New wind farms threaten £2.5bn ‘constraints’ bill for consumers
Consumers face paying up to £2.5 billion a year to switch off new wind farms and other power plants because transmission cables will not be built quickly enough to carry the electricity they generate.
National Grid’s control room, which is responsible for keeping the lights on, pays power plant owners to “constrain” output when the network does not have enough capacity to transmit their electricity to where it is needed. It also pays for power plants elsewhere in the network to fire up and replace the generation that has been constrained.
These “constraint costs” amount to about £500 million a year, but new estimates from National Grid’s Electricity System Operator forecast that they will at least double and could increase five-fold to £2.5 billion within five years.
“This is a result of the rapidly changing generation mix, with significant quantities of new renewable generation connecting, and the fact that the timescales required to make the large transmission investments to increase network capacity to fully accommodate all of this new generation can be much longer,” it said.
The costs will be levied on household energy bills and could equate to each paying as much as £30 a year, industry estimates suggest. Britain is pursuing a rapid expansion of wind power to hit climate goals. The government aims to quadruple offshore wind capacity this decade.

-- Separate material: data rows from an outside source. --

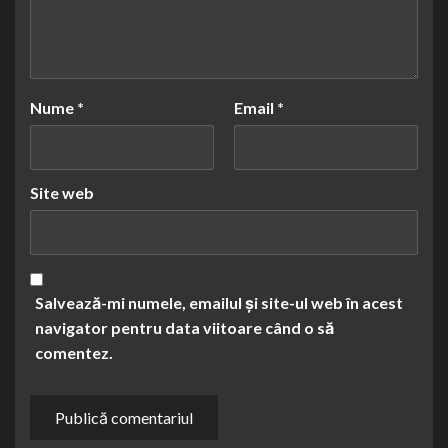
Nume
*
Email
*
Site web
Salvează-mi numele, emailul și site-ul web în acest
navigator pentru data viitoare când o să
comentez.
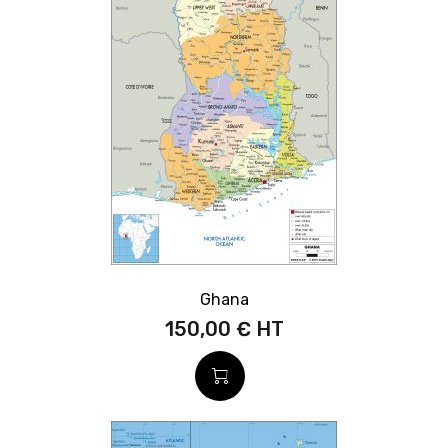
Ghana
150,00 €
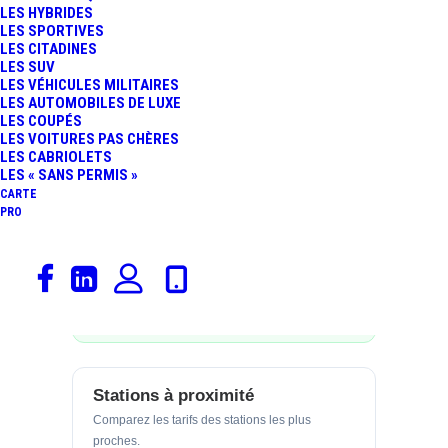
LES HYBRIDES
Prix des carburants
LES SPORTIVES
LES CITADINES
LES SUV
GAZOLE
SP98
2,284
2,148
LES VÉHICULES MILITAIRES
€/L
€/L
LES AUTOMOBILES DE LUXE
05/08/2026
05/08/2026
LES COUPÉS
LES VOITURES PAS CHÈRES
E10
E85
LES CABRIOLETS
2,068
0,872
€/L
€/L
LES « SANS PERMIS »
05/08/2026
05/08/2026
CARTE
PRO
GPLC
1,068
€/L
05/08/2026
Prix relevés le 05/08/2026 — mis à jour
automatiquement.
Stations à proximité
Comparez les tarifs des stations les plus
proches.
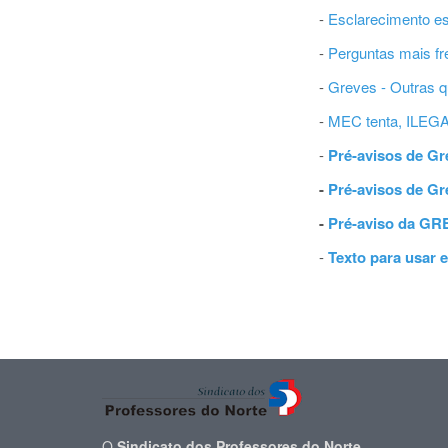
-
Esclarecimento es
-
Perguntas mais 
-
Greves - Outras 
-
MEC tenta, ILEGA
-
Pré-avisos de Gre
-
Pré-avisos de Gr
-
Pré-aviso da GR
-
Texto para usar 
O
Sindicato dos Professores do Norte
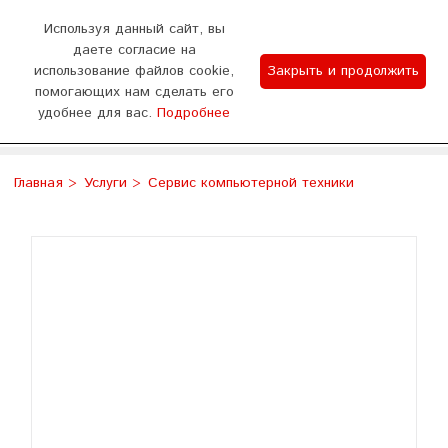
0
Используя данный сайт, вы
даете согласие на
использование файлов cookie,
Закрыть и продолжить
График работы
помогающих нам сделать его
удобнее для вас.
Подробнее
Отдел продаж 9:00-18:00 (пн - сб) Тех.поддержка
WhatsApp
Позвонить
8:00-20:00 (без выходных)
Главная
Услуги
Сервис компьютерной техники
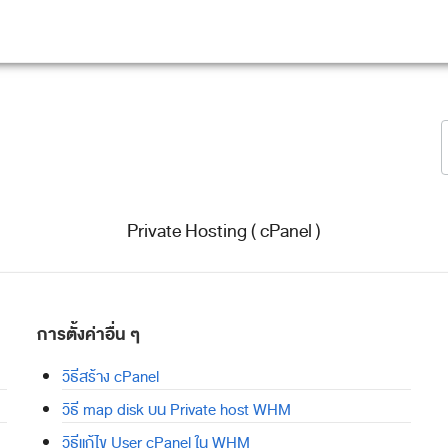
Private Hosting ( cPanel )
การตั้งค่าอื่น ๆ
วิธีสร้าง cPanel
วิธี map disk บน Private host WHM
วิธีแก้ไข User cPanel ใน WHM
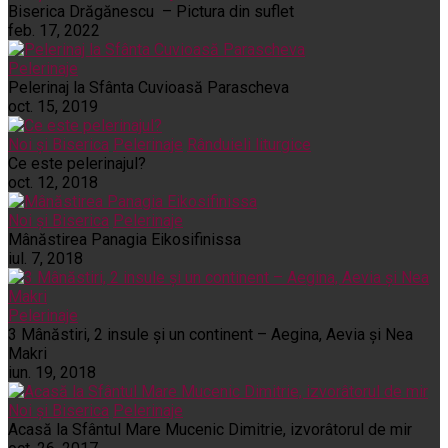
Biserica Drăgănescu – Pictura din suflet
feb. 17, 2022
Pelerinaje
Pelerinaj la Sfânta Cuvioasă Parascheva
oct. 15, 2019
Noi și Biserica
Pelerinaje
Rânduieli liturgice
Ce este pelerinajul?
oct. 12, 2018
Noi și Biserica
Pelerinaje
Mânăstirea Panagia Eikosifinissa
iul. 7, 2018
Pelerinaje
3 Mânăstiri, 2 insule și un continent – Aegina, Aevia și Nea
Makri
iun. 19, 2018
Noi și Biserica
Pelerinaje
Acasă la Sfântul Mare Mucenic Dimitrie, izvorâtorul de mir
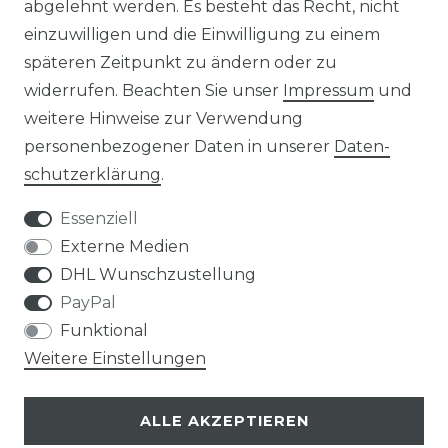
abgelehnt werden. Es besteht das Recht, nicht
einzuwilligen und die Einwilligung zu einem
späteren Zeitpunkt zu ändern oder zu
widerrufen. Beachten Sie unser
Impressum
und
weitere Hinweise zur Verwendung
Impressum
Daten­schutz­erklärung
personenbezogener Daten in unserer
Daten­
schutz­erklärung
.
Essenziell
Externe Medien
AGB
Widerrufs­recht
DHL Wunschzustellung
PayPal
Funktional
Weitere Einstellungen
Kontakt
VERTRAG WIDERRUFEN
ALLE AKZEPTIEREN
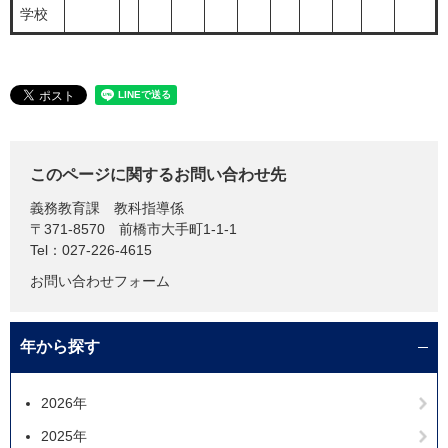
学校
このページに関するお問い合わせ先
義務教育課
教科指導係
〒371-8570
前橋市大手町1-1-1
Tel：027-226-4615
お問い合わせフォーム
年から探す
2026年
2025年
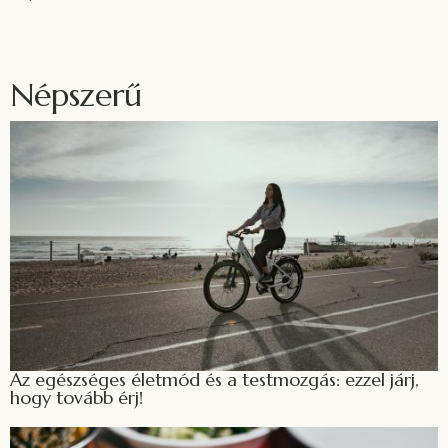
Népszerű
Az egészséges életmód és a testmozgás: ezzel járj,
hogy tovább érj!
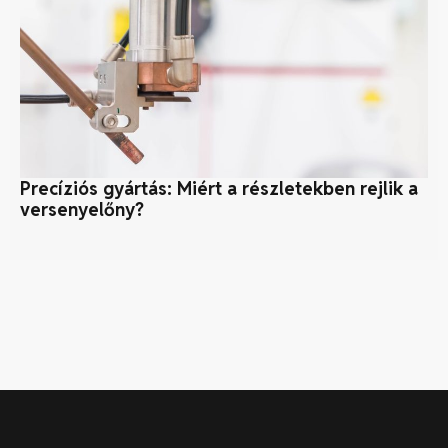
Precíziós gyártás: Miért a részletekben rejlik a
Bi
versenyelőny?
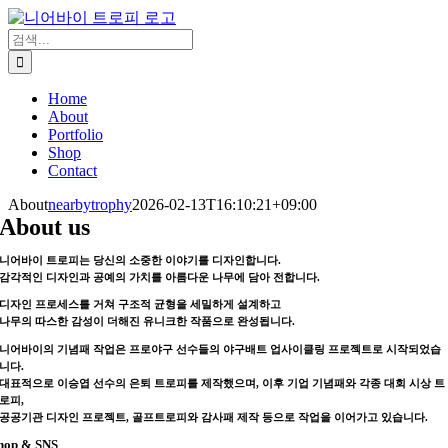
콘
텐
검
츠
색:
로
Home
건
About
너
Portfolio
뛰
Shop
기
Contact
About
nearbytrophy
2026-02-13T16:10:21+09:00
About us
니어바이 트로피는 당신의 소중한 이야기를 디자인합니다.
감각적인 디자인과 공예의 가치를 아름다운 나무에 담아 전합니다.
디자인 프로세스를 거쳐 구조적 균형을 세밀하게 설계하고
나무의 따스한 감성이 더해진 유니크한 작품으로 완성됩니다.
니어바이의 기념패 작업은 프로야구 선수들의 야구배트 업사이클링 프로젝트로 시작되었습
니다.
대표적으로 이승엽 선수의 은퇴 트로피를 제작했으며, 이후 기업 기념패와 각종 대회 시상 트
로피,
공공기관 디자인 프로젝트, 골프트로피와 감사패 제작 등으로 작업을 이어가고 있습니다.
hop & SNS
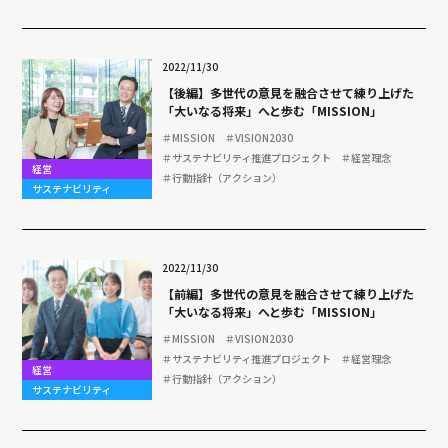
2022/11/30
【後編】多世代の意見を融合させて練り上げた
「大いなる将来」へと歩む「MISSION」
＃MISSION
＃VISION2030
＃サステナビリティ推進プロジェクト
＃経営理念
経営
＃行動指針（アクション）
サステナビリティ
2022/11/30
【前編】多世代の意見を融合させて練り上げた
「大いなる将来」へと歩む「MISSION」
＃MISSION
＃VISION2030
＃サステナビリティ推進プロジェクト
＃経営理念
経営
＃行動指針（アクション）
サステナビリティ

Julian Leslie, head of networks at the National Grid ESO, said that the forecast increase in constraint costs would be driven primarily by new onshore and offshore wind farms in Scotland.
Overworked power lines can overheat, causing equipment failures or the cables to sag. Leslie said that “the big investments that we’re really waiting for” were new cables due to be built between 2027 and 2029 that would transmit the new wind power from Scotland to consumers in England. They are due to be built by National Grid, SSE and Scottish Power, Britain’s power transmission operators.
“The challenge here is that government ambition [for renewables] is getting stronger and tighter, year after year, but it takes ten to twelve years to build a transmission asset,” Leslie said.
He said that the National Grid ESO had asked whether the construction timeline could be accelerated, but added that there was “no option to bring it forward because of the planning and consenting process”.
Leslie said that building the new wind farms was still a net benefit as they would have to be constrained on only the windiest of days. He said that wind farms would reduce wholesale energy prices and that this should outweigh the rising constraint costs.
Paying some constraint costs always would be part of operating a cost-efficient network because it would not make sense to build cables that could carry all the electricity from wind farms for the “small percentage of the time where they are all generating the maximum output”, Leslie said.